Belgium's NRP - Macroeconomic effects of reducing the tax wedge on labour
Every three years, each EU Member State is required to set out its political priorities related to economic growth and job creation in a so-called National Reform Programme (NRP). The 2005-2008 programme prepared by the Belgian authorities proposes six lines of action for boosting growth and employment. For each of these lines of action, one or two quantitative objectives have been set out. In this working paper we compare the main macroeconomic objectives contained in the Belgian NRP with the results of the latest medium-term economic outlook produced by the Federal Planning Bureau. This no-policy-change scenario also serves as a baseline for analysing the effects on the main macroeconomic objectives of the government of a further reduction in social security contributions in order to ease the tax wedge on labour as foreseen in the NRP.
The medium-term economic outlook is a very detailed macroeconomic projection that covers developments by industry, evolutions in the labour market, in public fi-nances and in energy consumption and associated greenhouse gas emissions. The main objective of this projection is not to produce the forecasts that best anticipate the most likely political decisions, but rather to provide a consistent benchmark scenario under the assumption of no changes in economic and social policies. According to this scenario, compliance with the main macroeconomic objectives contained in the Belgian NRP would still require efforts in all areas and especially in the labour market.

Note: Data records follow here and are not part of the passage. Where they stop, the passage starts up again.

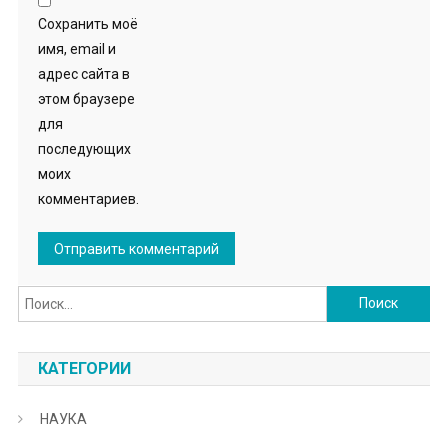
Сохранить моё
имя, email и
адрес сайта в
этом браузере
для
последующих
моих
комментариев.
Найти:
КАТЕГОРИИ
НАУКА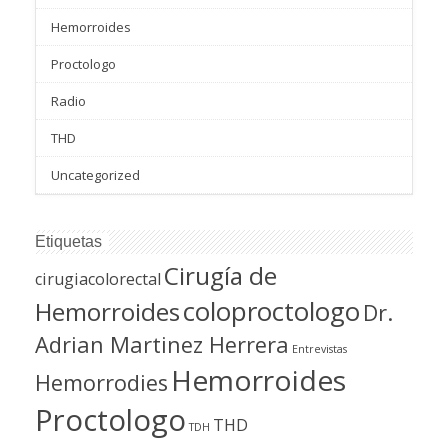
Hemorroides
Proctologo
Radio
THD
Uncategorized
Etiquetas
Cirugía de
cirugiacolorectal
coloproctologo
Hemorroides
Dr.
Adrian Martinez Herrera
Entrevistas
Hemorroides
Hemorrodies
Proctologo
THD
TDH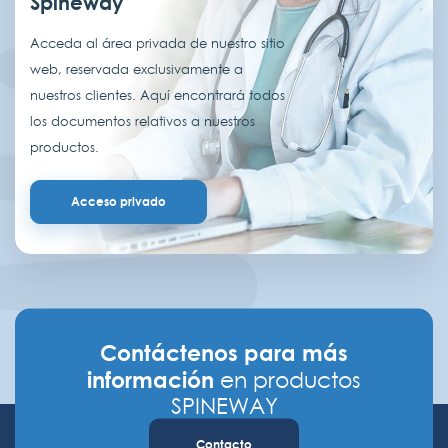
Spineway
Acceda al área privada de nuestro sitio
web, reservada exclusivamente a
nuestros clientes. Aquí encontrará todos
los documentos relativos a nuestros
productos.
Acceso privado
Contáctenos para más
información
en productos
SPINEWAY
Contacto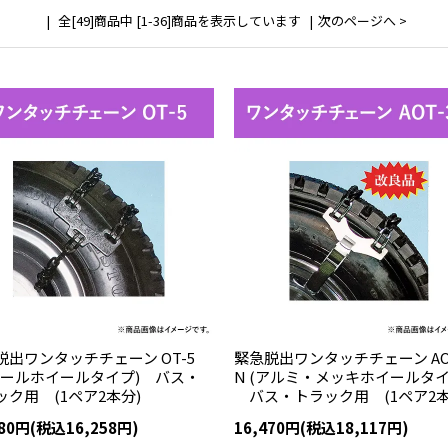
全[49]商品中 [1-36]商品を表示しています
次のページへ >
脱出ワンタッチチェーン OT-5
緊急脱出ワンタッチチェーン AO
チールホイールタイプ) バス・
N (アルミ・メッキホイールタイ
ック用 (1ペア2本分)
バス・トラック用 (1ペア2本
780円(税込16,258円)
16,470円(税込18,117円)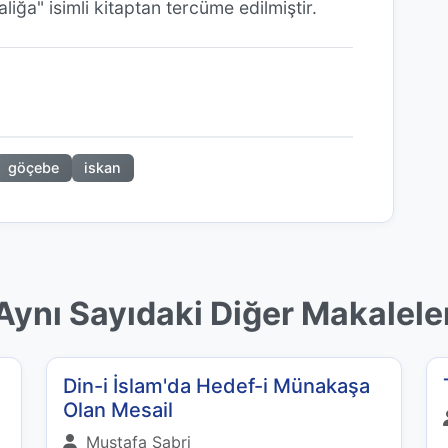
liğa" isimli kitaptan tercüme edilmiştir.
göçebe
iskan
Aynı Sayıdaki Diğer Makalele
Din-i İslam'da Hedef-i Münakaşa
Olan Mesail
Mustafa Sabri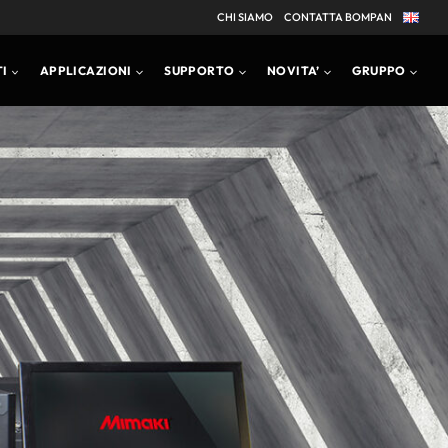
CHI SIAMO
CONTATTA BOMPAN
I
APPLICAZIONI
SUPPORTO
NOVITA’
GRUPPO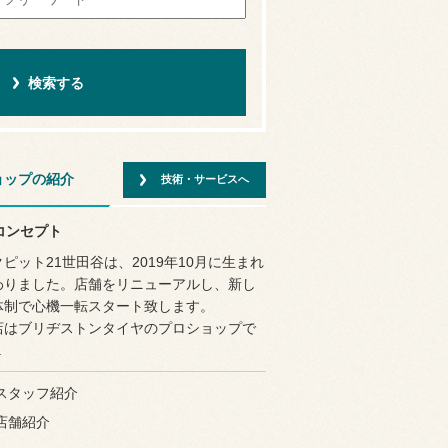
ョップの紹介
技術・サービスへ
コンセプト
ピット21世田谷は、2019年10月に生まれ
わりました。店舗をリニューアルし、新し
体制で心機一転スタート致します。
店はブリヂストンタイヤのプロショップで
.
スタッフ紹介
店舗紹介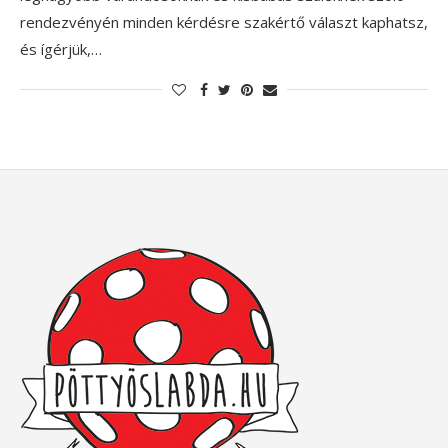
rendezvényén minden kérdésre szakértő választ kaphatsz,
és ígérjük,…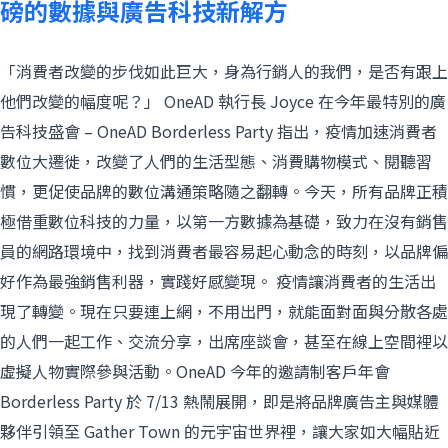
磅的數據與廣告科技新解方
「消費者改變的步伐如此巨大，身為行銷人的我們，是否有跟上
他們改變的幅度呢？」 OneAD 執行長 Joyce 在今年最特別的廣
告科技盛會 – OneAD Borderless Party 指出，疫情加速消費者
數位大遷徙，改變了人們的生活型態、消費購物模式、閱聽習
慣，更促使品牌的數位溝通策略隨之翻轉。今天，所有品牌正積
極借重數位科技的力量，以第一方數據為基礎，致力在沒有銷售
員的網路環境中，找到消費者最容易起心動念的時刻，以品牌偏
好作為最強銷售利器，實踐好感變現。 疫情讓消費者的生活出
現了轉變。現在只要連上網，不用出門，就能面對面與分散各處
的人們一起工作、交流分享，出席座談會，甚至在線上空間裡以
虛擬人物實際參與活動。OneAD 今年的邀請制客戶年會
Borderless Party 於 7/13 熱鬧展開，即是將品牌廣告主與媒體
夥伴引領至 Gather Town 的元宇宙世界裡，讓大家如大幅貼近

We therefore computed the impact of a further reduction in social security contributions in order to achieve the target of lowering the fiscal and parafiscal pressure on labour by 2.2 percentage points of GDP between 2005 and 2010. This policy was simulated using the HERMES model under two different wage settings. The first modality supposes that the reduction in social security contributions has no effect on the wage bargaining process. Gross wages before indexation remain in this case identical to the baseline and as a result reductions in employers' social security contributions have full repercussion on the wage cost while a cut in employees' contributions leave the labour cost practically unchanged. The other modality assumes, on the contrary, that reductions in social security contributions do affect the wage setting according to the wage bargaining process specified in LABMOD, the FPB's labour market model: a reduction in employees' social security contributions will induce a decrease in gross wages while a reduction in employers' contributions will be partly captured by wage earners and gross wages will therefore increase. Concerning the latter, two types of policies were tested: a general reduction in employers' contributions and a reduction targeted at low wage earners.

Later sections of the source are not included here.